Market Shocks Make Freshly Minted 2022 Playbooks Look Out of Date
(Bloomberg) -- Money managers betting on a year-end rally to cap a blockbuster year got a big shock this week which also threw their plans for 2022 into disarray.
As a potentially disruptive virus variant darkens the economic outlook, market players are touting defensive buffers to cross-asset strategies just as hawkish signals from the Federal Reserve further undercut risk appetite.

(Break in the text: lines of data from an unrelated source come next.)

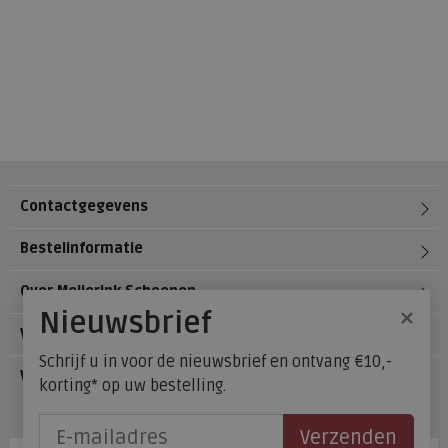
Contactgegevens
Bestelinformatie
Over Meijerink Schoenen
×
Nieuwsbrief
Voetzorg
Schrijf u in voor de nieuwsbrief en ontvang €10,-
Veelgestelde vragen
korting* op uw bestelling.
Onze winkels
Verzenden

HSBC Holdings Plc and Barings Investment Institute are among those recommending tried-and-trusted hedges including bonds and long dollar positions, while cooling on risky stocks and junk-rated corporate debt.
“This rising tide shifting all boats narrative that we’ve seen year to date, that is likely to reverse,” said Swetha Ramachandran, a fund manager at GAM Investment Management. “We will start to see much more polarization between companies that generate cash that are profitable today versus those that are promising jam tomorrow.”
That market divergence was on display this week as S&P 500 stocks with weak balance sheets fell at the fastest pace in a year versus those with the healthiest financial ratios, according to baskets compiled by Goldman Sachs Group Inc.
Still with dip buyers out in full force this week, few strategists see good reason to remain risk-off for long, and much remains unknown about the omicron risk.
“This is a wild card, but it’s mostly a wild card for the near term,” said Mislav Matejka, an equity strategist at JPMorgan Chase & Co. “Even in a bad scenario, this could be a good entry points to buy into the first half of next year as the market repositions for the new redesigned vaccines upside.”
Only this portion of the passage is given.